──────── Materials provided

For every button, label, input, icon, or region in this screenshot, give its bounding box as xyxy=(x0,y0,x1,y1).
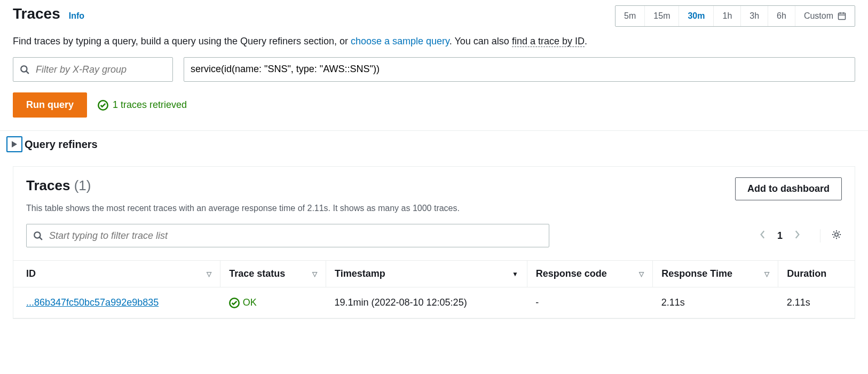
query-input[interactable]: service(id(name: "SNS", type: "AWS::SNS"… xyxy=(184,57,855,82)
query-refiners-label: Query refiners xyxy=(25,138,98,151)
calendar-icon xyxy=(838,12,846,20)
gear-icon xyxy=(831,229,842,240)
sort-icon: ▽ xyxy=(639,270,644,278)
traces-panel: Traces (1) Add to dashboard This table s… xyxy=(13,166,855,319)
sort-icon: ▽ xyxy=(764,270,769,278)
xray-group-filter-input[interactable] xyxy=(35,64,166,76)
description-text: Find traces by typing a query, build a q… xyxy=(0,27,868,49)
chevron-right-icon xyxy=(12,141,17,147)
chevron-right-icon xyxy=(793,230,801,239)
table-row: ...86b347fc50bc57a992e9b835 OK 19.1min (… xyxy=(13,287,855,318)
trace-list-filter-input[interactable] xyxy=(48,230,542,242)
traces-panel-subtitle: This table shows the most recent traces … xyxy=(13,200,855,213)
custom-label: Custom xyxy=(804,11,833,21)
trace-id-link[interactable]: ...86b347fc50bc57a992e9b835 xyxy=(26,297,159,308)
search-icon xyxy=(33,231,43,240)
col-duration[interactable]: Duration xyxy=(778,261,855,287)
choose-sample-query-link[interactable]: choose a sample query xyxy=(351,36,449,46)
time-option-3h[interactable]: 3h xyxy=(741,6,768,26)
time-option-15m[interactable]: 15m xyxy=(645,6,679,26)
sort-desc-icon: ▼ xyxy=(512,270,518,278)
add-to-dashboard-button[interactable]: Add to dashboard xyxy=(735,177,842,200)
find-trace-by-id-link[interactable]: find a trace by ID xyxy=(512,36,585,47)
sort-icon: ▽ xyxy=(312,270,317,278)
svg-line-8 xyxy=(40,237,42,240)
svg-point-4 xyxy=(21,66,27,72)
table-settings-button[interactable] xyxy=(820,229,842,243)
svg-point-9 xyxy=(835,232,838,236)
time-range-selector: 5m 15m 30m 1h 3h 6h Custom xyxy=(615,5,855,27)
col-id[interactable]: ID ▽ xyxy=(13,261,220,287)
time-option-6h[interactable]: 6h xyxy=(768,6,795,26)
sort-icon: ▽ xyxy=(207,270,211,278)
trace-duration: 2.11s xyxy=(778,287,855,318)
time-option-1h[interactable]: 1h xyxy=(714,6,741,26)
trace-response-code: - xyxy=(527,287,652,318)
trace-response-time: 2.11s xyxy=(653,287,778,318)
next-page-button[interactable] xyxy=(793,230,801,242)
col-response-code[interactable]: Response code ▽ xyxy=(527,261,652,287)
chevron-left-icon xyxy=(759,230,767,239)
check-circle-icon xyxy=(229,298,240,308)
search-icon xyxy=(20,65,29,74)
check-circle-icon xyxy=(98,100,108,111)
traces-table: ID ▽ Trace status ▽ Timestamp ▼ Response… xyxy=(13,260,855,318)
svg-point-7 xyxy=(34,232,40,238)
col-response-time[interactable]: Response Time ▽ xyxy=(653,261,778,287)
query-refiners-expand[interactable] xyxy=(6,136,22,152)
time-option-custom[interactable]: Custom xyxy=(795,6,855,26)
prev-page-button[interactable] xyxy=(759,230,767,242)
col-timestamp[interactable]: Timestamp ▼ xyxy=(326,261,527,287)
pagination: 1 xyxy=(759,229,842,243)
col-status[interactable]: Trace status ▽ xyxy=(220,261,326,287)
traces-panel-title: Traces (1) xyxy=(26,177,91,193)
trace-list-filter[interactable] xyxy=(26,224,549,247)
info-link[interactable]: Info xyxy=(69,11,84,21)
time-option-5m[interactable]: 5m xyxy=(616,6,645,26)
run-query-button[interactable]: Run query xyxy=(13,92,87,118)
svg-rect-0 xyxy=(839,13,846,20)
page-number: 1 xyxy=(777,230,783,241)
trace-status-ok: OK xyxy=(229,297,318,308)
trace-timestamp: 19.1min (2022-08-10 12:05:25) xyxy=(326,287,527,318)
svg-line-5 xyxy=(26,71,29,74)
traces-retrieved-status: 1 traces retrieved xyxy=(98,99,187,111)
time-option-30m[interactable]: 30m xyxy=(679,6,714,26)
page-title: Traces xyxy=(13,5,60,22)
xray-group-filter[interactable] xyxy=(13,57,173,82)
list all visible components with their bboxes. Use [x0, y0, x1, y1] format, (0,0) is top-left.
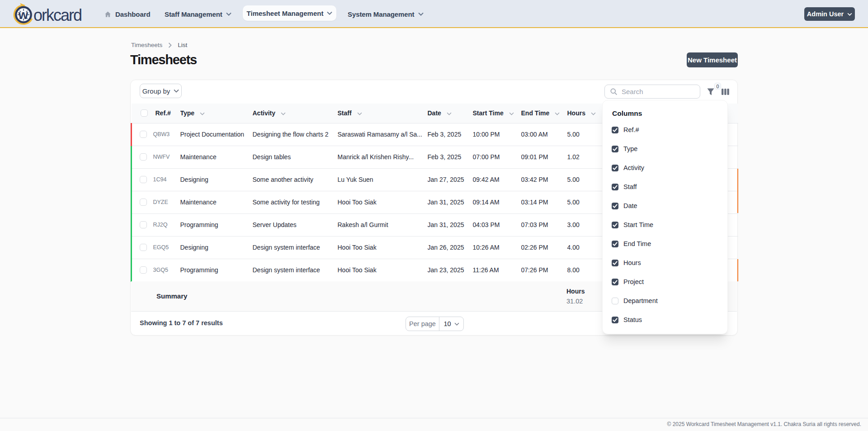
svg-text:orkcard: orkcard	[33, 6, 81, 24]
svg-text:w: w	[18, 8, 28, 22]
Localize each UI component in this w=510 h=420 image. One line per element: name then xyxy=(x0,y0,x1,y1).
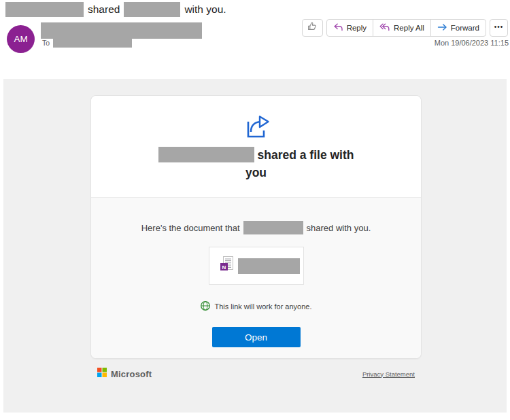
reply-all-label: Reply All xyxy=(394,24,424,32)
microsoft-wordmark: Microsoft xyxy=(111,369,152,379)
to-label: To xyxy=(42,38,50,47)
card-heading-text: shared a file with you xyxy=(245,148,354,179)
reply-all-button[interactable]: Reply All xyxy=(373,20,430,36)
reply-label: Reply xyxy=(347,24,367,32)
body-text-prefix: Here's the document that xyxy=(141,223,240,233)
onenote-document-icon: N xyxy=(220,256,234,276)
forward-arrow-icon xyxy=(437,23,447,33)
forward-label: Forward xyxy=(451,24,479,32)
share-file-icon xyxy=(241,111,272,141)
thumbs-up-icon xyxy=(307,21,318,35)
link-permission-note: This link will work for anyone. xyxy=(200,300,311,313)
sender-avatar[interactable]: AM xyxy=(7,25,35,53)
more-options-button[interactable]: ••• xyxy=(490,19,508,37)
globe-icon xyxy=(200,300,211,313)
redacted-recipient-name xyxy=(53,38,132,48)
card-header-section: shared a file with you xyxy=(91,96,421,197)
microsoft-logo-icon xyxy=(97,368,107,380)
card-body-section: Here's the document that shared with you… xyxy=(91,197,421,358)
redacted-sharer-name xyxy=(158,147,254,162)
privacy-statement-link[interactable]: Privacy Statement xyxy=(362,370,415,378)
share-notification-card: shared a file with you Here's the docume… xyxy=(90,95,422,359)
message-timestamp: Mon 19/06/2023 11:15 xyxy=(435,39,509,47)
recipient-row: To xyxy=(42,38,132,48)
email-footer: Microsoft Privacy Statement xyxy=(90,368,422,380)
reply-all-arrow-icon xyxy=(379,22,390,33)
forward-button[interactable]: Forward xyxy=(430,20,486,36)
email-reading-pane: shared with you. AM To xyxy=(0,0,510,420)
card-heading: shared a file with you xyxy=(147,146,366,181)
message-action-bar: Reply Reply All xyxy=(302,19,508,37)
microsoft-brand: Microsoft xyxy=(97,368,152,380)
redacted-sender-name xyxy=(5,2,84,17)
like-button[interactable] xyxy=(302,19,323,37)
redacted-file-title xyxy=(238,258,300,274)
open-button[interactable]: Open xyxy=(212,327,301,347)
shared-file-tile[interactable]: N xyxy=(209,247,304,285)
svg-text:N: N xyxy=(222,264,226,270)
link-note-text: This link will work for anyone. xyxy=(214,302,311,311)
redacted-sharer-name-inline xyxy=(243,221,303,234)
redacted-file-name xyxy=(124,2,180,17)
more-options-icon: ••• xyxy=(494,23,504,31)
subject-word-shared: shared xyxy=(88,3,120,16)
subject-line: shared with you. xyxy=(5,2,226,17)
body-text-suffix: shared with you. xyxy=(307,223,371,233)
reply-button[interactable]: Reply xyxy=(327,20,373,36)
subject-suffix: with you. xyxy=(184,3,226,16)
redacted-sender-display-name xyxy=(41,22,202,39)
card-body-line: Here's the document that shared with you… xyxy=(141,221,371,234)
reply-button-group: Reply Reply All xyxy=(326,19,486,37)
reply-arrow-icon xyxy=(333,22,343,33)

────────────────

■ **Directions for this task**
The entries should be reproduced word for word, pictures omitted.

■ **The completed task**
For every button, label, input, icon, or region in this screenshot, give its bounding box as xyxy=(x0,y0,x1,y1).
query-input[interactable]: service(id(name: "SNS", type: "AWS::SNS"… xyxy=(184,57,855,82)
query-refiners-label: Query refiners xyxy=(25,138,98,151)
calendar-icon xyxy=(838,12,846,20)
gear-icon xyxy=(831,229,842,240)
sort-icon: ▽ xyxy=(639,270,644,278)
traces-panel: Traces (1) Add to dashboard This table s… xyxy=(13,166,855,319)
sort-icon: ▽ xyxy=(764,270,769,278)
xray-group-filter-input[interactable] xyxy=(35,64,166,76)
description-text: Find traces by typing a query, build a q… xyxy=(0,27,868,49)
chevron-right-icon xyxy=(12,141,17,147)
chevron-right-icon xyxy=(793,230,801,239)
table-row: ...86b347fc50bc57a992e9b835 OK 19.1min (… xyxy=(13,287,855,318)
trace-list-filter-input[interactable] xyxy=(48,230,542,242)
traces-panel-subtitle: This table shows the most recent traces … xyxy=(13,200,855,213)
custom-label: Custom xyxy=(804,11,833,21)
trace-id-link[interactable]: ...86b347fc50bc57a992e9b835 xyxy=(26,297,159,308)
search-icon xyxy=(33,231,43,240)
col-duration[interactable]: Duration xyxy=(778,261,855,287)
choose-sample-query-link[interactable]: choose a sample query xyxy=(351,36,449,46)
time-option-3h[interactable]: 3h xyxy=(741,6,768,26)
time-option-15m[interactable]: 15m xyxy=(645,6,679,26)
sort-desc-icon: ▼ xyxy=(512,270,518,278)
add-to-dashboard-button[interactable]: Add to dashboard xyxy=(735,177,842,200)
find-trace-by-id-link[interactable]: find a trace by ID xyxy=(512,36,585,47)
sort-icon: ▽ xyxy=(312,270,317,278)
svg-line-8 xyxy=(40,237,42,240)
svg-point-4 xyxy=(21,66,27,72)
table-settings-button[interactable] xyxy=(820,229,842,243)
svg-point-9 xyxy=(835,232,838,236)
time-range-selector: 5m 15m 30m 1h 3h 6h Custom xyxy=(615,5,855,27)
col-id[interactable]: ID ▽ xyxy=(13,261,220,287)
time-option-6h[interactable]: 6h xyxy=(768,6,795,26)
sort-icon: ▽ xyxy=(207,270,211,278)
trace-duration: 2.11s xyxy=(778,287,855,318)
time-option-1h[interactable]: 1h xyxy=(714,6,741,26)
trace-response-code: - xyxy=(527,287,652,318)
trace-response-time: 2.11s xyxy=(653,287,778,318)
next-page-button[interactable] xyxy=(793,230,801,242)
col-response-code[interactable]: Response code ▽ xyxy=(527,261,652,287)
chevron-left-icon xyxy=(759,230,767,239)
check-circle-icon xyxy=(229,298,240,308)
search-icon xyxy=(20,65,29,74)
check-circle-icon xyxy=(98,100,108,111)
traces-table: ID ▽ Trace status ▽ Timestamp ▼ Response… xyxy=(13,260,855,318)
svg-point-7 xyxy=(34,232,40,238)
col-response-time[interactable]: Response Time ▽ xyxy=(653,261,778,287)
query-refiners-expand[interactable] xyxy=(6,136,22,152)
time-option-custom[interactable]: Custom xyxy=(795,6,855,26)
prev-page-button[interactable] xyxy=(759,230,767,242)
col-timestamp[interactable]: Timestamp ▼ xyxy=(326,261,527,287)
pagination: 1 xyxy=(759,229,842,243)
col-status[interactable]: Trace status ▽ xyxy=(220,261,326,287)
traces-panel-title: Traces (1) xyxy=(26,177,91,193)
trace-list-filter[interactable] xyxy=(26,224,549,247)
info-link[interactable]: Info xyxy=(69,11,84,21)
time-option-5m[interactable]: 5m xyxy=(616,6,645,26)
run-query-button[interactable]: Run query xyxy=(13,92,87,118)
svg-rect-0 xyxy=(839,13,846,20)
page-number: 1 xyxy=(777,230,783,241)
trace-status-ok: OK xyxy=(229,297,318,308)
trace-timestamp: 19.1min (2022-08-10 12:05:25) xyxy=(326,287,527,318)
svg-line-5 xyxy=(26,71,29,74)
traces-retrieved-status: 1 traces retrieved xyxy=(98,99,187,111)
time-option-30m[interactable]: 30m xyxy=(679,6,714,26)
page-title: Traces xyxy=(13,5,60,22)
xray-group-filter[interactable] xyxy=(13,57,173,82)
list all visible components with their bboxes. Use [x0, y0, x1, y1] format, (0,0) is top-left.
svg-text:orkcard: orkcard	[33, 6, 81, 24]
svg-text:w: w	[18, 8, 28, 22]
Localize each UI component in this w=510 h=420 image. One line per element: name then xyxy=(x0,y0,x1,y1).
reply-all-label: Reply All xyxy=(394,24,424,32)
microsoft-wordmark: Microsoft xyxy=(111,369,152,379)
to-label: To xyxy=(42,38,50,47)
card-heading-text: shared a file with you xyxy=(245,148,354,179)
reply-all-button[interactable]: Reply All xyxy=(373,20,430,36)
reply-label: Reply xyxy=(347,24,367,32)
body-text-prefix: Here's the document that xyxy=(141,223,240,233)
onenote-document-icon: N xyxy=(220,256,234,276)
forward-arrow-icon xyxy=(437,23,447,33)
forward-label: Forward xyxy=(451,24,479,32)
share-file-icon xyxy=(241,111,272,141)
thumbs-up-icon xyxy=(307,21,318,35)
link-permission-note: This link will work for anyone. xyxy=(200,300,311,313)
sender-avatar[interactable]: AM xyxy=(7,25,35,53)
more-options-button[interactable]: ••• xyxy=(490,19,508,37)
globe-icon xyxy=(200,300,211,313)
redacted-recipient-name xyxy=(53,38,132,48)
card-header-section: shared a file with you xyxy=(91,96,421,197)
microsoft-logo-icon xyxy=(97,368,107,380)
card-body-section: Here's the document that shared with you… xyxy=(91,197,421,358)
redacted-sharer-name xyxy=(158,147,254,162)
privacy-statement-link[interactable]: Privacy Statement xyxy=(362,370,415,378)
share-notification-card: shared a file with you Here's the docume… xyxy=(90,95,422,359)
message-timestamp: Mon 19/06/2023 11:15 xyxy=(435,39,509,47)
recipient-row: To xyxy=(42,38,132,48)
email-footer: Microsoft Privacy Statement xyxy=(90,368,422,380)
reply-all-arrow-icon xyxy=(379,22,390,33)
forward-button[interactable]: Forward xyxy=(430,20,486,36)
email-reading-pane: shared with you. AM To xyxy=(0,0,510,420)
card-heading: shared a file with you xyxy=(147,146,366,181)
message-action-bar: Reply Reply All xyxy=(302,19,508,37)
microsoft-brand: Microsoft xyxy=(97,368,152,380)
redacted-sender-name xyxy=(5,2,84,17)
like-button[interactable] xyxy=(302,19,323,37)
redacted-file-title xyxy=(238,258,300,274)
open-button[interactable]: Open xyxy=(212,327,301,347)
shared-file-tile[interactable]: N xyxy=(209,247,304,285)
svg-text:N: N xyxy=(222,264,226,270)
link-note-text: This link will work for anyone. xyxy=(214,302,311,311)
redacted-sharer-name-inline xyxy=(243,221,303,234)
redacted-file-name xyxy=(124,2,180,17)
more-options-icon: ••• xyxy=(494,23,504,31)
subject-word-shared: shared xyxy=(88,3,120,16)
subject-line: shared with you. xyxy=(5,2,226,17)
body-text-suffix: shared with you. xyxy=(307,223,371,233)
reply-button[interactable]: Reply xyxy=(327,20,373,36)
subject-suffix: with you. xyxy=(184,3,226,16)
redacted-sender-display-name xyxy=(41,22,202,39)
card-body-line: Here's the document that shared with you… xyxy=(141,221,371,234)
reply-button-group: Reply Reply All xyxy=(326,19,486,37)
reply-arrow-icon xyxy=(333,22,343,33)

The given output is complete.